EXERCISE BRIEF: From the data that follows, set down exactly the lines from the one with "Utilitaires par marque" through the one with "Animal Merge Zoo Park", counting both. Pictures stay out.

Page-level text extractions
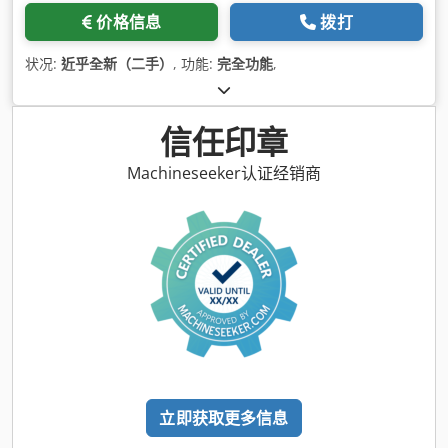
价格信息
拨打
状况:
近乎全新（二手）
, 功能:
完全功能
,
信任印章
Machineseeker认证经销商
立即获取更多信息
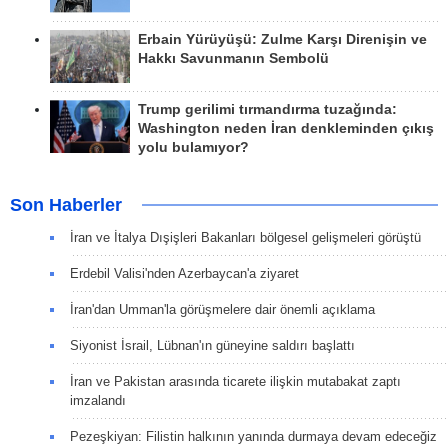
Erbain Yürüyüşü: Zulme Karşı Direnişin ve
Hakkı Savunmanın Sembolü
Trump gerilimi tırmandırma tuzağında:
Washington neden İran denkleminden çıkış
yolu bulamıyor?
Son Haberler
İran ve İtalya Dışişleri Bakanları bölgesel gelişmeleri görüştü
Erdebil Valisi'nden Azerbaycan'a ziyaret
İran'dan Umman'la görüşmelere dair önemli açıklama
Siyonist İsrail, Lübnan'ın güneyine saldırı başlattı
İran ve Pakistan arasında ticarete ilişkin mutabakat zaptı
imzalandı
Pezeşkiyan: Filistin halkının yanında durmaya devam edeceğiz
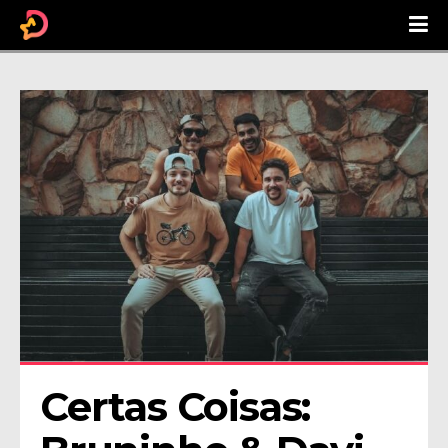
Certas Coisas: 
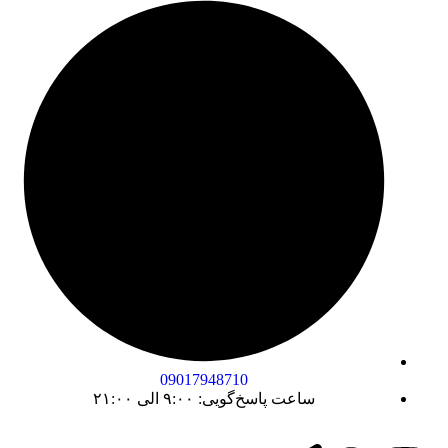
09017948710
ساعت پاسخ‌گویی: ۹:۰۰ الی ۲۱:۰۰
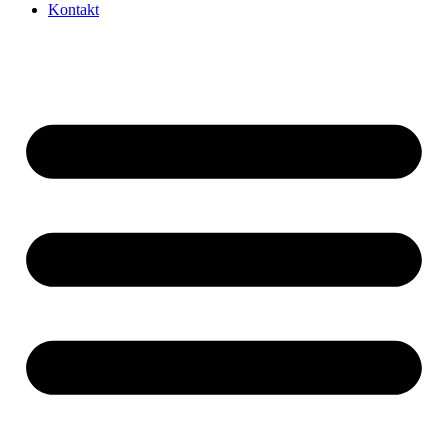
Kontakt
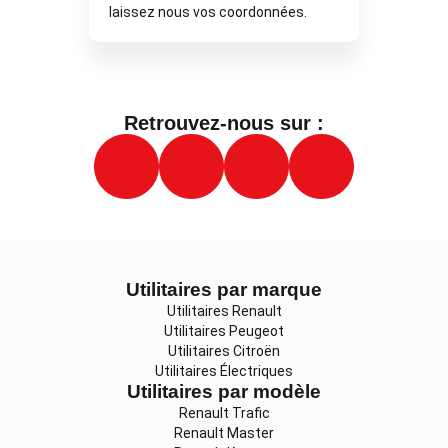
laissez nous vos coordonnées.
Retrouvez-nous sur :
Utilitaires par marque
Utilitaires Renault
Utilitaires Peugeot
Utilitaires Citroën
Utilitaires Électriques
Utilitaires par modèle
Renault Trafic
Renault Master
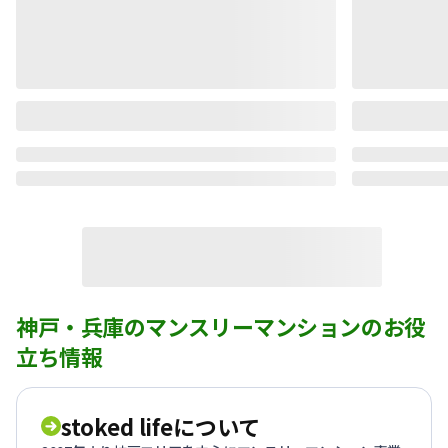
神戸・兵庫のマンスリーマンションのお役
立ち情報
stoked lifeについて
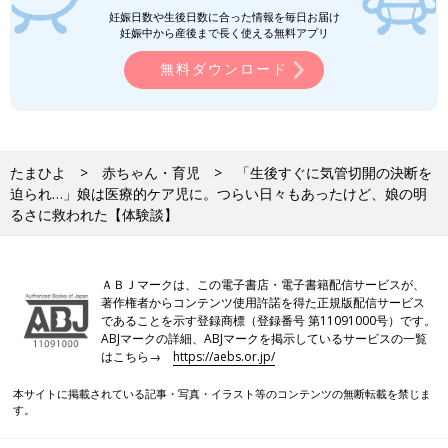
妊娠日数や生後日数に合った情報を毎日お届け
妊娠中から産後まで長く使える無料アプリ
無料ダウンロード
たまひよ
赤ちゃん・育児
「生後すぐに気管切開の決断を
迫られ…」娘は医療的ケア児に。つらい日々もあったけど、娘の明
るさに救われた【体験談】
ＡＢＪマークは、この電子書店・電子書籍配信サービスが、
著作権者からコンテンツ使用許諾を得た正規版配信サービス
であることを示す登録商標（登録番号 第11091000号）です。
ABJマークの詳細、ABJマークを掲示しているサービスの一覧
はこちら→
https://aebs.or.jp/
本サイトに掲載されている記事・写真・イラスト等のコンテンツの無断転載を禁じま
す。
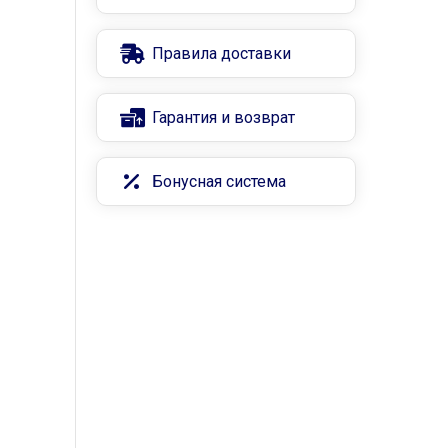
Правила доставки
Гарантия и возврат
Бонусная система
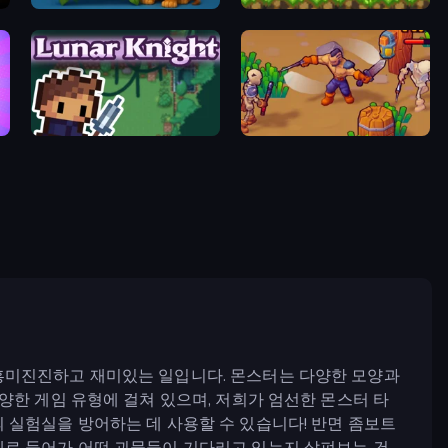
Animal Merge Zoo Park
Monster Sanctuary
Lunar Knight
War Lands
 흥미진진하고 재미있는 일입니다. 몬스터는 다양한 모양과
양한 게임 유형에 걸쳐 있으며, 저희가 엄선한 몬스터 타
 실험실을 방어하는 데 사용할 수 있습니다! 반면 좀보트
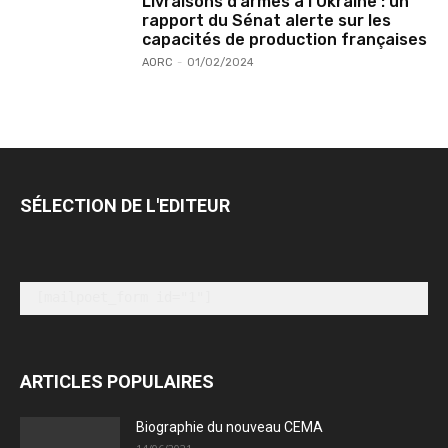
Livraisons d’armes à l’Ukraine : un
rapport du Sénat alerte sur les
capacités de production françaises
AORC
-
01/02/2024
SÉLECTION DE L'EDITEUR
[mailpoet_form id="1"]
ARTICLES POPULAIRES
Biographie du nouveau CEMA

EXPECTED ANSWER:
Utilitaires par marque
Utilitaires Renault
Utilitaires Peugeot
Utilitaires Citroën
Utilitaires Électriques
Utilitaires par modèle
Renault Trafic
Renault Master
神戸・兵庫のマンスリーマンションのお役
立ち情報
stoked lifeについて
妊娠日数や生後日数に合った情報を毎日お届け
妊娠中から産後まで長く使える無料アプリ
無料ダウンロード
たまひよ
赤ちゃん・育児
「生後すぐに気管切開の決断を
迫られ…」娘は医療的ケア児に。つらい日々もあったけど、娘の明
るさに救われた【体験談】
ＡＢＪマークは、この電子書店・電子書籍配信サービスが、
著作権者からコンテンツ使用許諾を得た正規版配信サービス
であることを示す登録商標（登録番号 第11091000号）です。
ABJマークの詳細、ABJマークを掲示しているサービスの一覧
はこちら→
https://aebs.or.jp/
本サイトに掲載されている記事・写真・イラスト等のコンテンツの無断転載を禁じま
す。
Правила доставки
Гарантия и возврат
Бонусная система
Animal Merge Zoo Park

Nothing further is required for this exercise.